5) Expected Results of Your Proposed Experiments

We anticipate the following results from our proposed experiments:

• Fluorescence Spectroscopy: We expect to observe a measurable change in fluorescence intensity or anisotropy upon titration of the labeled protein with its unlabeled partner, allowing us to determine the binding affinity (Kd) between specific talin and vinculin domains. FRET experiments are expected to reveal changes in the distance between labeled sites upon complex formation, indicating conformational rearrangements within the proteins or at the interface.
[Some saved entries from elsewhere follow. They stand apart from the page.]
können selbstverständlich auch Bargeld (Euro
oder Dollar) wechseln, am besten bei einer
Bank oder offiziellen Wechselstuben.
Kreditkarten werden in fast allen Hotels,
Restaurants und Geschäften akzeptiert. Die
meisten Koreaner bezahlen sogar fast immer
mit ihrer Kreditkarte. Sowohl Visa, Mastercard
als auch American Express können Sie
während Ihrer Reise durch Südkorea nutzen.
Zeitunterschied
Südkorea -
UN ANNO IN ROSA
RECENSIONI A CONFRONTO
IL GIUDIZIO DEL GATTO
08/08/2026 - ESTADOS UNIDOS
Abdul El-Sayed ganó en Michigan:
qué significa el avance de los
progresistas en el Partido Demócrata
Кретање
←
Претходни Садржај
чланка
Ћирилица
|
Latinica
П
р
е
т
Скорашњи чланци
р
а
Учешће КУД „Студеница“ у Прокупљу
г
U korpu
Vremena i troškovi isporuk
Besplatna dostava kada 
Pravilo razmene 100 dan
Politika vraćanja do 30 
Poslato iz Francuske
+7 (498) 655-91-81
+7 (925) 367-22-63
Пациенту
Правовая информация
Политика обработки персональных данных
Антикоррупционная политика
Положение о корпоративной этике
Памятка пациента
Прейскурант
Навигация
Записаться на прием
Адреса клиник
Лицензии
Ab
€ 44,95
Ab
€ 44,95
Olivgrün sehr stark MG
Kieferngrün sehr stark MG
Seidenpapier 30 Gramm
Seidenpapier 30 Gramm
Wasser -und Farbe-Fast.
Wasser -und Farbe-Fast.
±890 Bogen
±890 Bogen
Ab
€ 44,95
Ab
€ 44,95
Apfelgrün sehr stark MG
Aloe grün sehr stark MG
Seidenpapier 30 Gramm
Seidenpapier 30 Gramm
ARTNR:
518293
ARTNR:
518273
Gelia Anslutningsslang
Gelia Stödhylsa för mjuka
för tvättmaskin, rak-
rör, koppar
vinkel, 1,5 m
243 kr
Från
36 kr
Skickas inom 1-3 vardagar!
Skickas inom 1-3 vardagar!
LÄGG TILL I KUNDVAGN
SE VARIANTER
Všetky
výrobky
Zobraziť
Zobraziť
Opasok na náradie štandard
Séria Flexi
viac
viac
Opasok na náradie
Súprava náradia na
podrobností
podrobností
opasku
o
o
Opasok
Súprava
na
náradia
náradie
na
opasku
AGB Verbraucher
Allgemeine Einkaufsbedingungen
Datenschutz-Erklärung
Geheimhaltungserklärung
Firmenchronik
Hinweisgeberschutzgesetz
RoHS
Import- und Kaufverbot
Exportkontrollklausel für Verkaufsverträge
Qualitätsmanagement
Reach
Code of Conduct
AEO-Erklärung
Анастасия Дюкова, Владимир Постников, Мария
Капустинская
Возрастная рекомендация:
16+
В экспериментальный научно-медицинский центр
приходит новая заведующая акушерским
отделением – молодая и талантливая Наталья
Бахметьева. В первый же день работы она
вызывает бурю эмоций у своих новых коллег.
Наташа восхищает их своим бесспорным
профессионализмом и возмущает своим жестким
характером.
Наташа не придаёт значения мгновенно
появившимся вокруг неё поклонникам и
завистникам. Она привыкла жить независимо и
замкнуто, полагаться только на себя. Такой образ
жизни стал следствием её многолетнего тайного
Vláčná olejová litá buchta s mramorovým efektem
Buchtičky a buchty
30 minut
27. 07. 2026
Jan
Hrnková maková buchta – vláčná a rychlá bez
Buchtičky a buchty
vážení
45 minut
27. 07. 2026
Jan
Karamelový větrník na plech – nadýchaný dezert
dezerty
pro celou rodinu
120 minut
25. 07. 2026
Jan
• Light Scattering: SLS experiments should provide the molecular weight of the individual proteins and the complex, allowing us to determine the stoichiometry of the interaction (e.g., whether talin and vinculin form a 1:1 or other ratio complex). DLS measurements are expected to show an increase in the hydrodynamic radius upon complex formation, reflecting the formation of a larger molecular assembly. The combined SLS and DLS data will provide insights into the overall shape of the complex.
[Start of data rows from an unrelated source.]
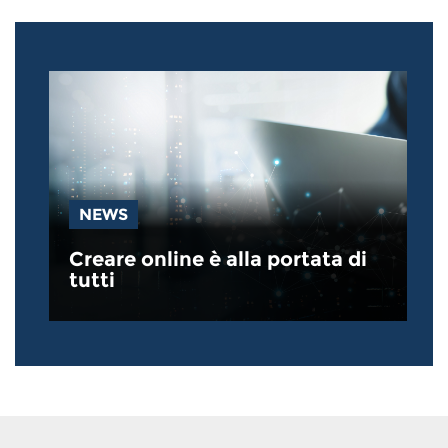
NEWS
Creare online è alla portata di
tutti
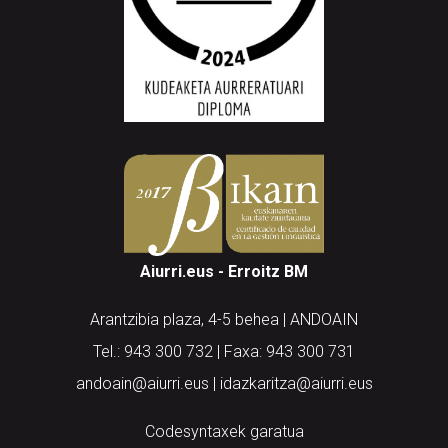
Aiurri.eus - Erroitz BM
Arantzibia plaza, 4-5 behea | ANDOAIN
Tel.: 943 300 732 | Faxa: 943 300 731
andoain@aiurri.eus | idazkaritza@aiurri.eus
Codesyntaxek garatua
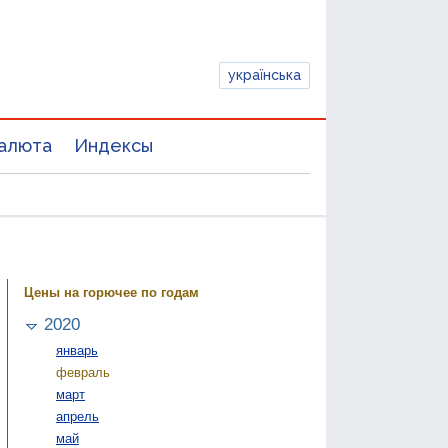
українська
алюта
Индексы
Цены на горючее по годам
2020
январь
февраль
март
апрель
май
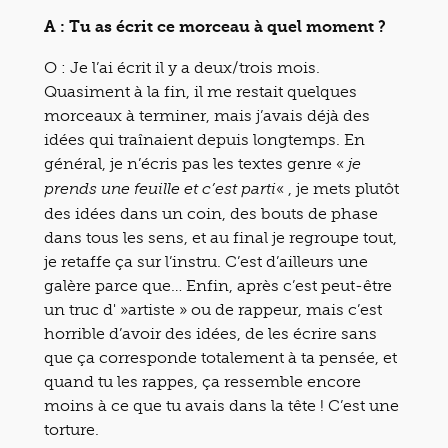
A : Tu as écrit ce morceau à quel moment ?
O : Je l’ai écrit il y a deux/trois mois.
Quasiment à la fin, il me restait quelques
morceaux à terminer, mais j’avais déjà des
idées qui traînaient depuis longtemps. En
général, je n’écris pas les textes genre «
je
« , je mets plutôt
prends une feuille et c’est parti
des idées dans un coin, des bouts de phase
dans tous les sens, et au final je regroupe tout,
je retaffe ça sur l’instru. C’est d’ailleurs une
galère parce que… Enfin, après c’est peut-être
un truc d' »artiste » ou de rappeur, mais c’est
horrible d’avoir des idées, de les écrire sans
que ça corresponde totalement à ta pensée, et
quand tu les rappes, ça ressemble encore
moins à ce que tu avais dans la tête ! C’est une
torture.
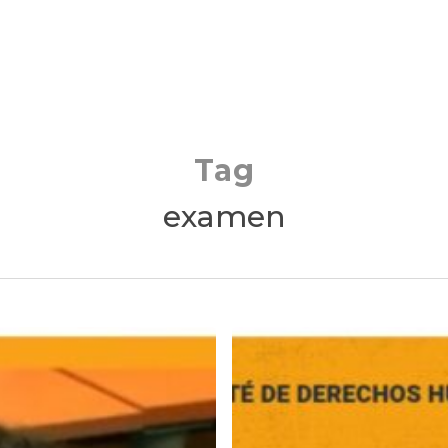
Tag
examen
ONG
Alertamos
ONU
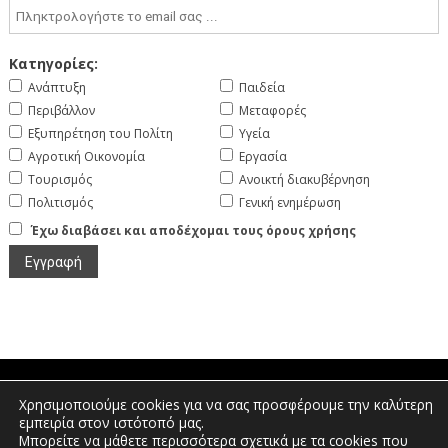
Κατηγορίες:
Ανάπτυξη
Παιδεία
Περιβάλλον
Μεταφορές
Εξυπηρέτηση του Πολίτη
Υγεία
Αγροτική Οικονομία
Εργασία
Τουρισμός
Ανοικτή διακυβέρνηση
Πολιτισμός
Γενική ενημέρωση
Έχω διαβάσει και αποδέχομαι τους όρους χρήσης
Χρησιμοποιούμε cookies για να σας προσφέρουμε την καλύτερη
Πτολεμαίων 1, Διοικητήριο Φλώρινας |
εμπειρία στον ιστότοπό μας.
Τηλέφωνο: 2385350400 | Email:
Μπορείτε να μάθετε περισσότερα σχετικά με τα cookies που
• NMR Spectroscopy: CSP mapping is expected to identify specific amino acid residues on both talin and vinculin that are directly involved in the interaction, pinpointing the binding interface. Intermolecular NOE experiments should provide direct evidence of physical proximity between these residues. If successful, high-resolution NMR structures of the individual domains and potentially the complex will reveal the detailed atomic interactions and the three-dimensional architecture of the binding interface.

Collectively, these expected results will provide a comprehensive understanding of the molecular interactions between talin and vinculin, including their binding affinity, stoichiometry, conformational changes upon binding, and the structural details of their complex. This information will significantly advance our knowledge of the fundamental mechanisms governing cell-matrix adhesion.